National Institute of Materials Physics (NIMP), Romania – Project Coordinator: Dr. Irina Zgura
Universitatea Bucuresti, Romania – Partner Leader: Conf. Univ. Dr. Marcela-Elisabeta Bărbînţă-Pătraşcu
MAGYAR AGRAR- ES ELETTUDOMANYI EGYETEM, Institute of Aquaculture and Environmental Safety, Hungary – Partner Leader: Dr. Judit Hahn
UNIVERSIDAD DE EXTREMADURA, Spain – Partner Leader: Dr. Antonia Pajares
CENTRE NATIONAL DE LA RECHERCHE SCIENTIFIQUE CNRS, GEPEA UMR6144, France – Partner Leader: Dr. Pascale Gillon
NIMP’s team members:
Dr. Irina Zgura
Dr. Nicoleta Preda
Dr. Monica Enculescu
Dr. George Stan
Dr. Liviu Nedelcu
Dr. Oana Rasoga
Dr. Carmen Breazu
Dr. Paul Constantin Ganea
PostDoc Monica Dinescu
PhD student Madalina Chivu
Open-position
Open-position
Year 2024
During the implementation period (2024), activities were carried out regarding the preparation and characterization of the commercial metal oxide–based samples, evaluated in terms of morphological, structural and optical properties, both as monocomponent systems (ZnO, CuO) and as composites (ZnO–CuO). Structural characterization by X-ray diffraction (XRD) confirmed that the commercial powders exhibited diffraction peaks corresponding to hexagonal wurtzite ZnO and monoclinic CuO phases. The morphological properties were assessed through scanning electron microscopy (SEM), the images revealing particles with sizes below 100 nm, a result consistent with the partner’s DLS measurements.
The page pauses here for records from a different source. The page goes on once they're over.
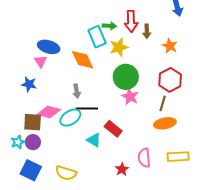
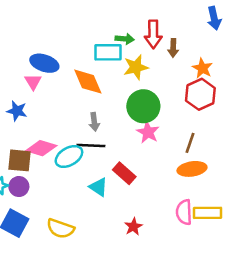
cyan rectangle: (97, 37) -> (108, 52), turned -70
red hexagon: (170, 80) -> (200, 94), moved
gray arrow: (77, 91) -> (94, 122), moved
pink semicircle: (144, 158) -> (184, 212), moved

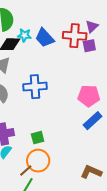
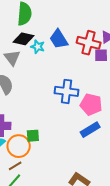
cyan star: (24, 35) -> (38, 47), moved
blue cross: (35, 87) -> (67, 91), moved
orange circle: (38, 161) -> (19, 146), moved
Optical measurements (reflectance spectra and FTIR spectra) highlighted the optical signature of both ZnO and CuO components in the composite materials. Eco-impact (eco-toxicological) evaluation, including greenhouse/laboratory plant assays, urease activity testing, and photosynthesis/respiration measurements, indicated that:
i) the tested powder samples did not exhibit urease inhibition activity at 1 g/L concentration (due to the absence of bioactive surface compounds), and
ii) the samples did not present antioxidant properties (due to the lack of bioactive compounds capable of scavenging and neutralizing free radicals).
These results, together with the urease inhibition assays, demonstrate the necessity of using metal oxide nanoparticles obtained through ecological (plant-extract-based) synthesis, since phytoderived oxides possess surface phytomolecules that may induce relevant bioactivities.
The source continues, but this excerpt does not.